▶ [Dataset entries]

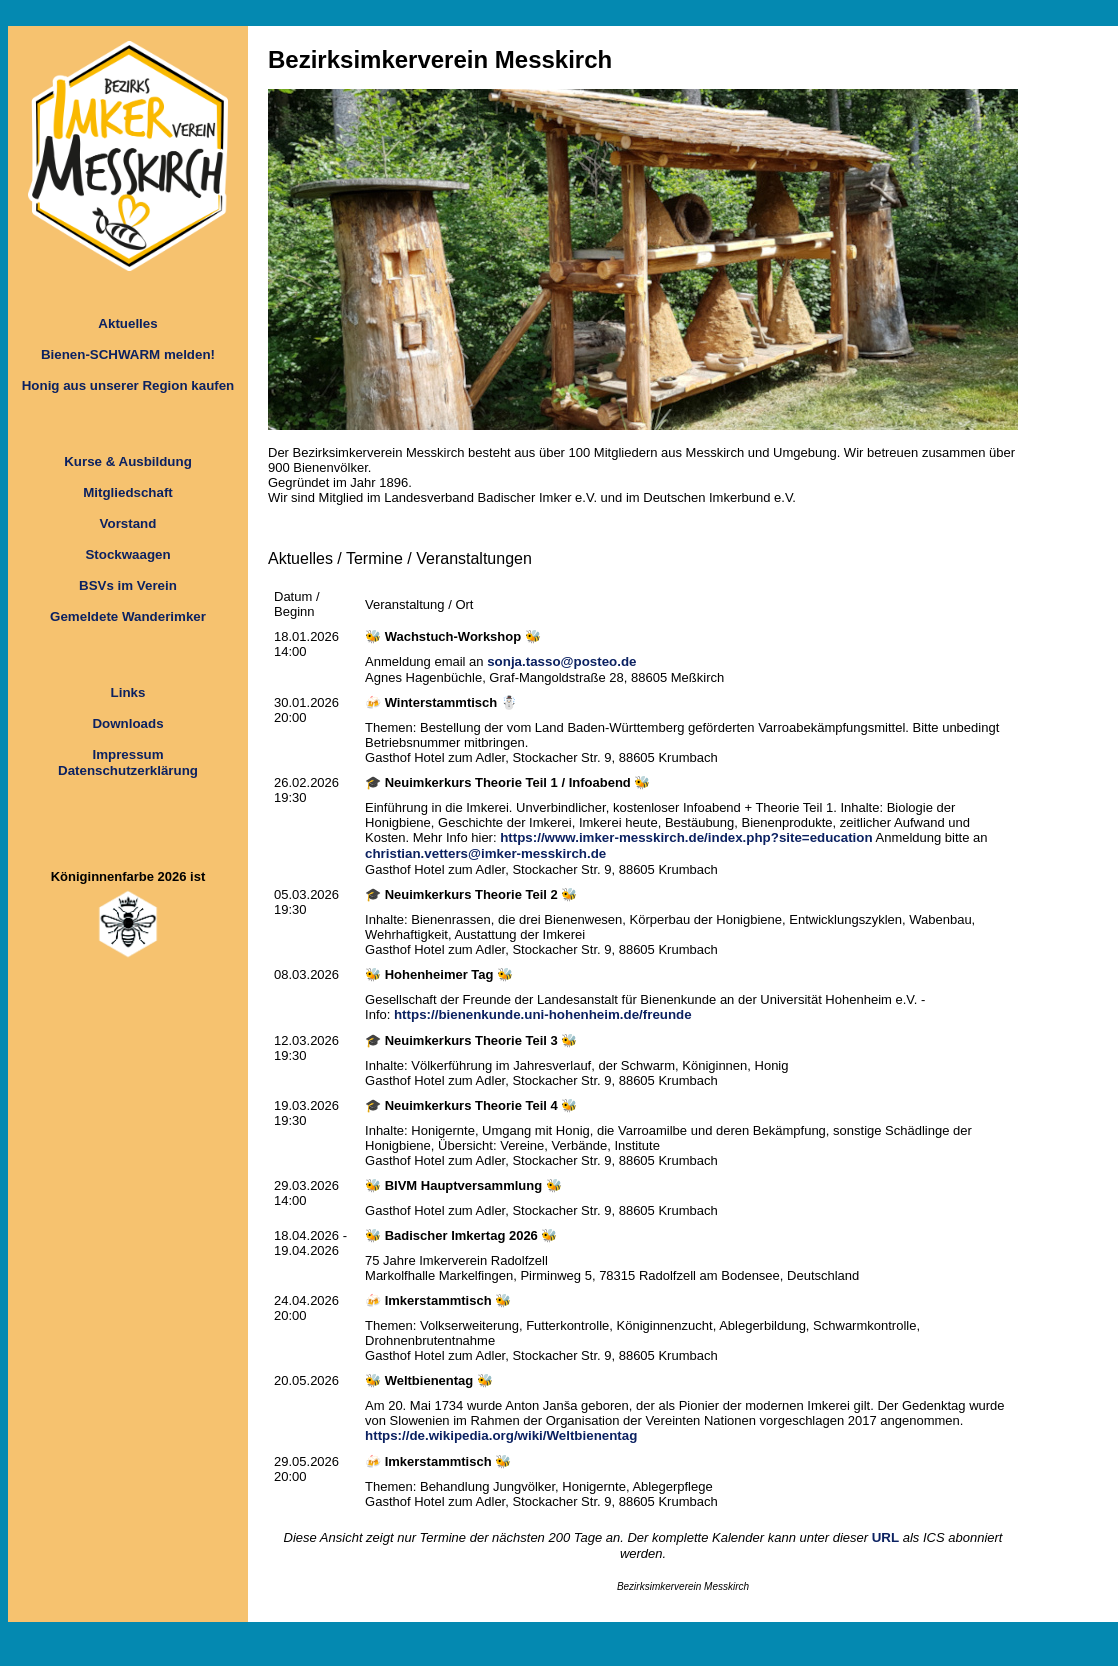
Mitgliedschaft (128, 492)
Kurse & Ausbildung (128, 461)
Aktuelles (127, 323)
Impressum (127, 754)
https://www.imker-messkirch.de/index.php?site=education (686, 837)
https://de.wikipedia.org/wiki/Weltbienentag (501, 1435)
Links (128, 692)
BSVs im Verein (128, 585)
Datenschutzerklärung (128, 770)
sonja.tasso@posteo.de (561, 661)
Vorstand (128, 523)
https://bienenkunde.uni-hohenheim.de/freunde (543, 1014)
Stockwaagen (127, 554)
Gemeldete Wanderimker (128, 616)
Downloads (127, 723)
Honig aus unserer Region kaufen (128, 385)
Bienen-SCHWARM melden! (128, 354)
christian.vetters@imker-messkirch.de (485, 853)
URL (885, 1537)
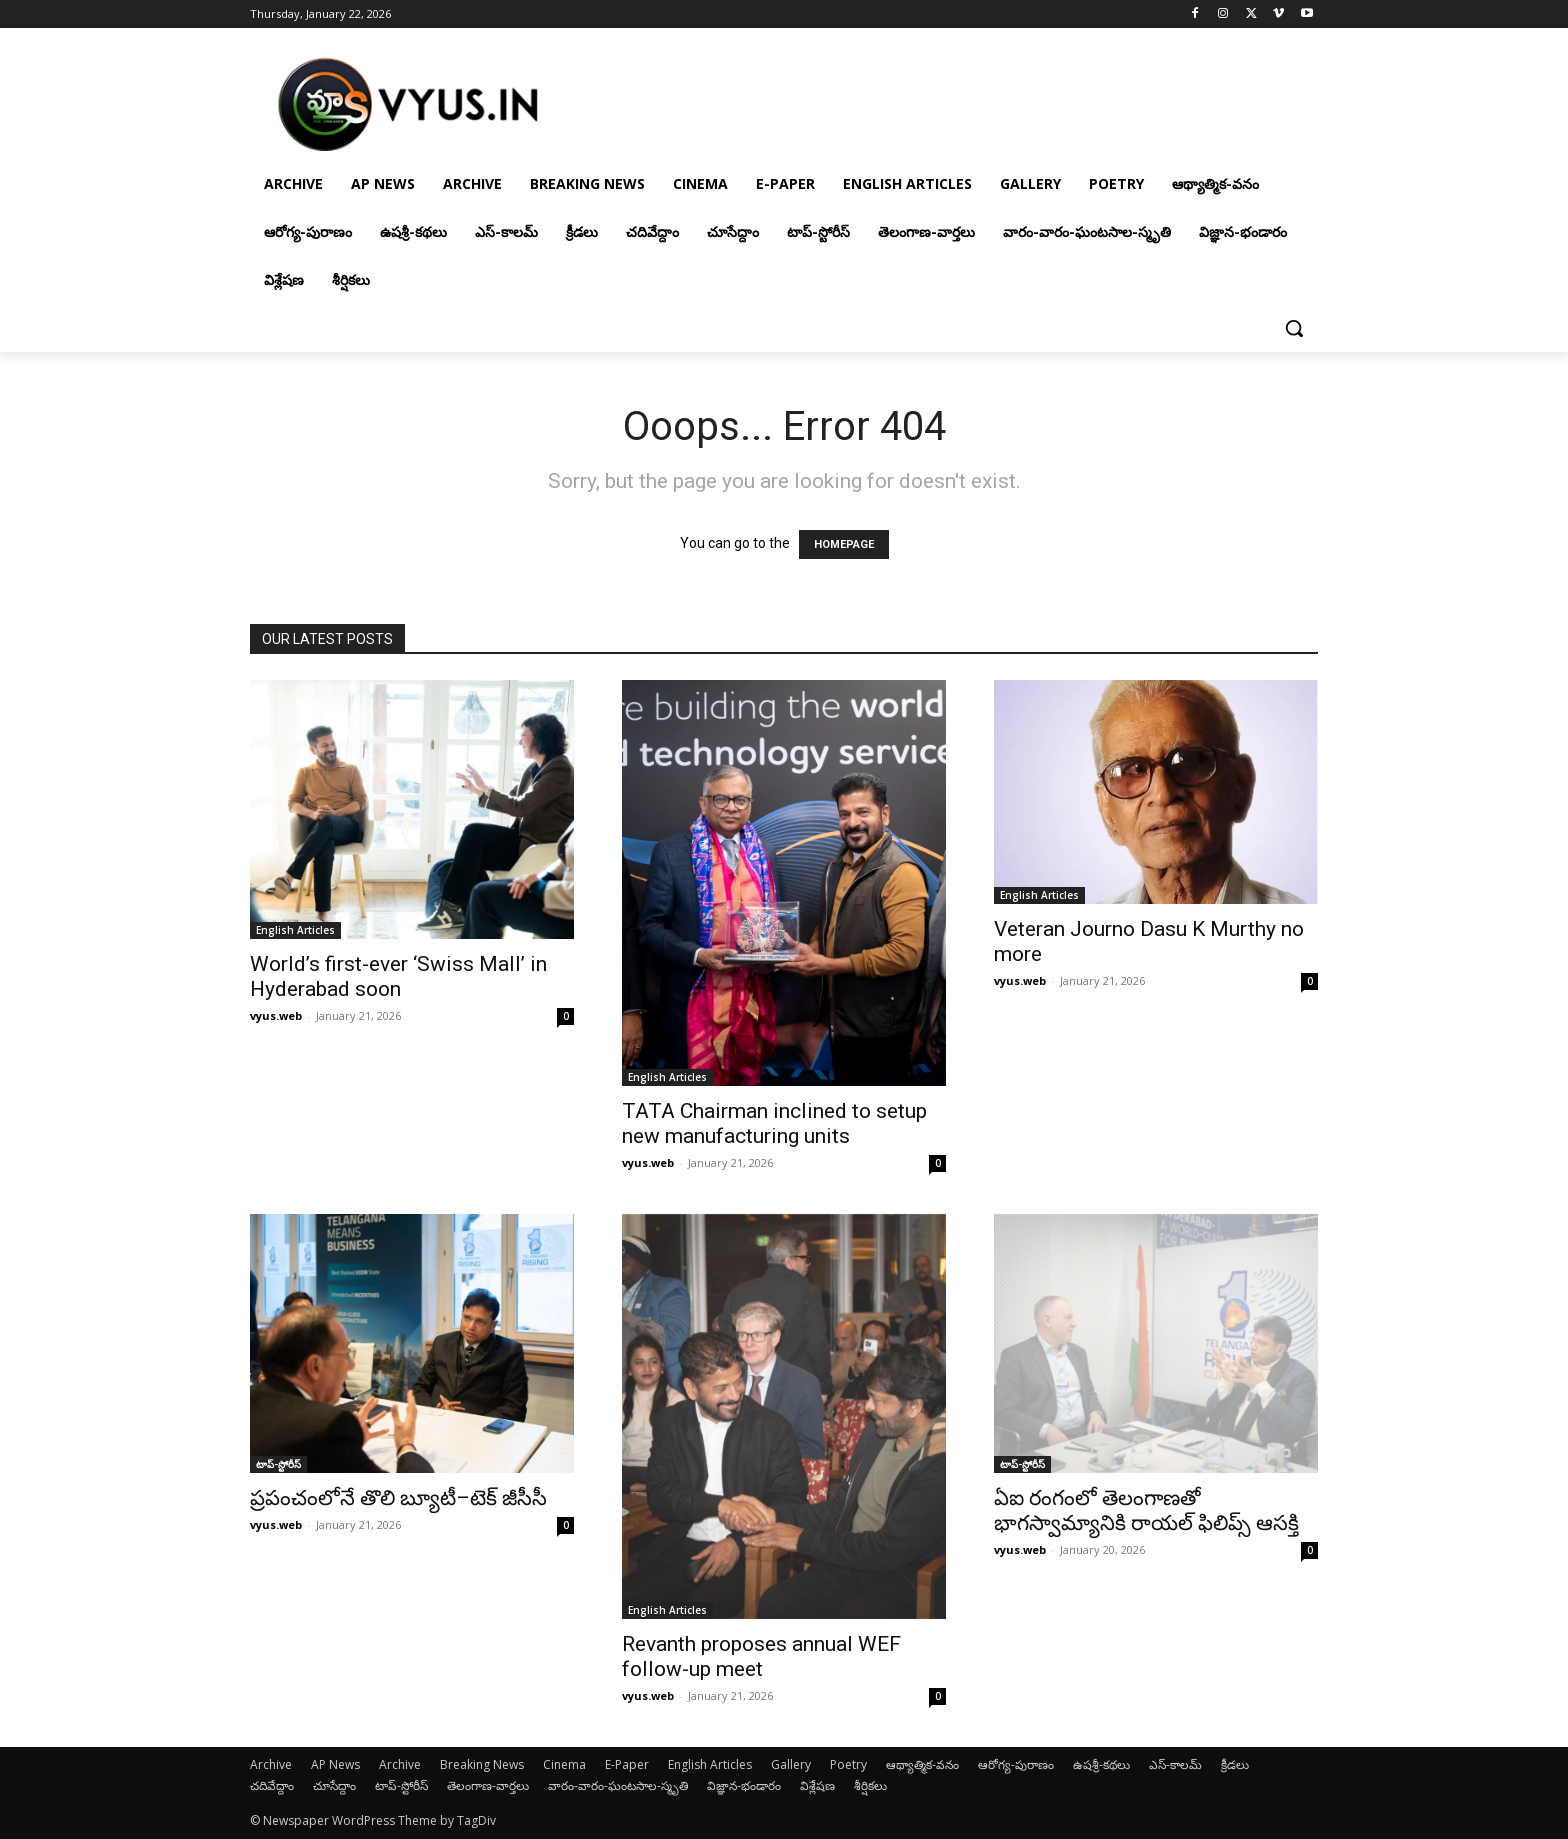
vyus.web (276, 1015)
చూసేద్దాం (334, 1785)
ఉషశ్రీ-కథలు (1101, 1764)
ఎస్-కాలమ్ (1175, 1764)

▶ [Exercise] Find and copy each line of the listing above that holds the word "messkirch".

▶ [Answer section]
https://www.imker-messkirch.de/index.php?site=education (686, 837)
christian.vetters@imker-messkirch.de (485, 853)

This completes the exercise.